The Morris water maze is a behavioural technique used in rodents to assess spatial learning and memory. It involves training the animal to find a hidden platform submerged in an opaque pool of water, using visual cues placed around the environment. Over repeated trials, the rodent learns the platform’s location, relying on spatial navigation strategies. Memory is evaluated by measuring metrics such as escape latency, path length, and time spent in the target quadrant during probe trials, when the platform is removed.

This task allows researchers to assess multiple aspects of memory, including: learning acquisition, Short-term memory, Long-term memory and recall and reference memory. This method is used to study hippocampus-dependent spatial memory, as the hippocampus is crucial for encoding, storing, and retrieving spatial information.

Describe the methods by which a researcher would use confocal microscopy to study the anatomical properties of a neuronal system and the types of analyses that can be performed.
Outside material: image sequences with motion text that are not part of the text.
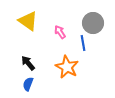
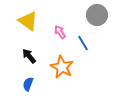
gray circle: moved 4 px right, 8 px up
blue line: rotated 21 degrees counterclockwise
black arrow: moved 1 px right, 7 px up
orange star: moved 5 px left
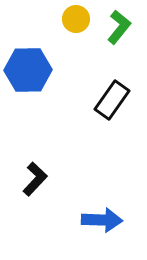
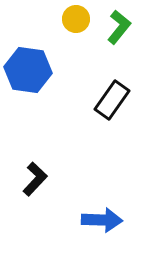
blue hexagon: rotated 9 degrees clockwise
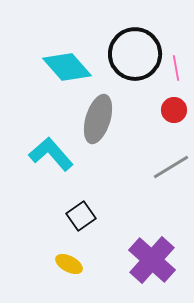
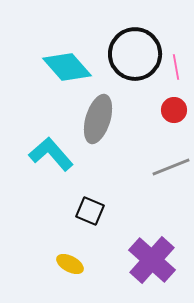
pink line: moved 1 px up
gray line: rotated 9 degrees clockwise
black square: moved 9 px right, 5 px up; rotated 32 degrees counterclockwise
yellow ellipse: moved 1 px right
Confocal microscopy is used to study the anatomical properties of the nervous system, as it provides high-resolution, optically sectioned images. It works by using a focused laser beam to scan one point at a time across the sample. A pinhole blocks out-of-focus light, resulting in sharper images with improved contrast and resolution. This technique typically involves prepared brain tissue or cultured neurons that have been labelled with fluorescent markers. These may include immunofluorescence, where antibodies are tagged with fluorescent dyes, or genetically encoded markers like GFP (green fluorescent protein). The microscope then performs optical sectioning, collecting thin slices through the tissue, which can be used to create 3D reconstructions of neuronal structures. This allows for detailed anatomical visualisation and quantitative analysis of neurons.